WORK TASK:
Could you return every record below exactly as it stands, leaving out the pictures?

SUPPLIED INFORMATION:
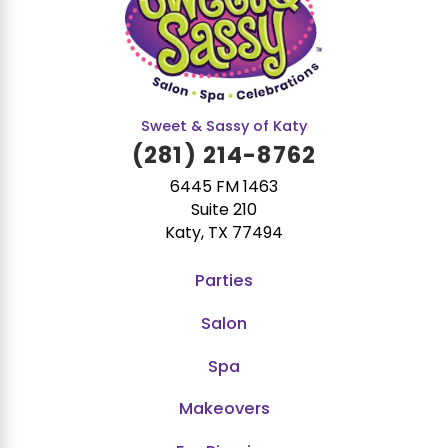
Sweet & Sassy of Katy
(281) 214-8762
6445 FM 1463
Suite 210
Katy, TX 77494
Parties
Salon
Spa
Makeovers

RESPONSE TO THE TASK:
Sweet & Sassy of Katy
(281) 214-8762
6445 FM 1463
Suite 210
Katy, TX 77494
Parties
Salon
Spa
Makeovers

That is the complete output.